• _INPUT FOR THIS TASK_
[Start of Attachment]

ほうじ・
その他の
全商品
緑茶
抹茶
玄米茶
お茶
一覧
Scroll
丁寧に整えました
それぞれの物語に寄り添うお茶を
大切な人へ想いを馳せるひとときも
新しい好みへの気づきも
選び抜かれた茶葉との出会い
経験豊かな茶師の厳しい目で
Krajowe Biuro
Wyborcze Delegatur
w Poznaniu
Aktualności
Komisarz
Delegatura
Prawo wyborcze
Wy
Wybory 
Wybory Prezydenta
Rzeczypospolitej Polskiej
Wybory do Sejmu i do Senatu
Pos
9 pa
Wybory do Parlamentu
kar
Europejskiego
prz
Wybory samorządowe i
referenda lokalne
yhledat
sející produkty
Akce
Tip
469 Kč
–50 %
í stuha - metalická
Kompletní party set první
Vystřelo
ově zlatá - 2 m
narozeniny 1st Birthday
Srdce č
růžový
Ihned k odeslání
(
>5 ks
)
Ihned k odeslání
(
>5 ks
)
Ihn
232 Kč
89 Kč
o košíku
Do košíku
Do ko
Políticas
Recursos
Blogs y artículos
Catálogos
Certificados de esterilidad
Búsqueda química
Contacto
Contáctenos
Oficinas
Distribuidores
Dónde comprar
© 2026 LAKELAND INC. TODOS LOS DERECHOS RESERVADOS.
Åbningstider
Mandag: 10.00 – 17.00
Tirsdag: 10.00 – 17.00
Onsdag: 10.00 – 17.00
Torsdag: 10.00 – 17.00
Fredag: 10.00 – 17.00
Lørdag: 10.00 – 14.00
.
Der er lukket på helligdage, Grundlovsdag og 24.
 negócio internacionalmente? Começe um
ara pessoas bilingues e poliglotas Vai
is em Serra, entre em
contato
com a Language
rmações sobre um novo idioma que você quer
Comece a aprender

[End of Attachment]

• _THE TASK_
Set down every record once more, exactly as written.

• _OUTPUT OF THE EXERCISE_
ほうじ・
その他の
全商品
緑茶
抹茶
玄米茶
お茶
一覧
Scroll
丁寧に整えました
それぞれの物語に寄り添うお茶を
大切な人へ想いを馳せるひとときも
新しい好みへの気づきも
選び抜かれた茶葉との出会い
経験豊かな茶師の厳しい目で
Krajowe Biuro
Wyborcze Delegatur
w Poznaniu
Aktualności
Komisarz
Delegatura
Prawo wyborcze
Wy
Wybory 
Wybory Prezydenta
Rzeczypospolitej Polskiej
Wybory do Sejmu i do Senatu
Pos
9 pa
Wybory do Parlamentu
kar
Europejskiego
prz
Wybory samorządowe i
referenda lokalne
yhledat
sející produkty
Akce
Tip
469 Kč
–50 %
í stuha - metalická
Kompletní party set první
Vystřelo
ově zlatá - 2 m
narozeniny 1st Birthday
Srdce č
růžový
Ihned k odeslání
(
>5 ks
)
Ihned k odeslání
(
>5 ks
)
Ihn
232 Kč
89 Kč
o košíku
Do košíku
Do ko
Políticas
Recursos
Blogs y artículos
Catálogos
Certificados de esterilidad
Búsqueda química
Contacto
Contáctenos
Oficinas
Distribuidores
Dónde comprar
© 2026 LAKELAND INC. TODOS LOS DERECHOS RESERVADOS.
Åbningstider
Mandag: 10.00 – 17.00
Tirsdag: 10.00 – 17.00
Onsdag: 10.00 – 17.00
Torsdag: 10.00 – 17.00
Fredag: 10.00 – 17.00
Lørdag: 10.00 – 14.00
.
Der er lukket på helligdage, Grundlovsdag og 24.
 negócio internacionalmente? Começe um
ara pessoas bilingues e poliglotas Vai
is em Serra, entre em
contato
com a Language
rmações sobre um novo idioma que você quer
Comece a aprender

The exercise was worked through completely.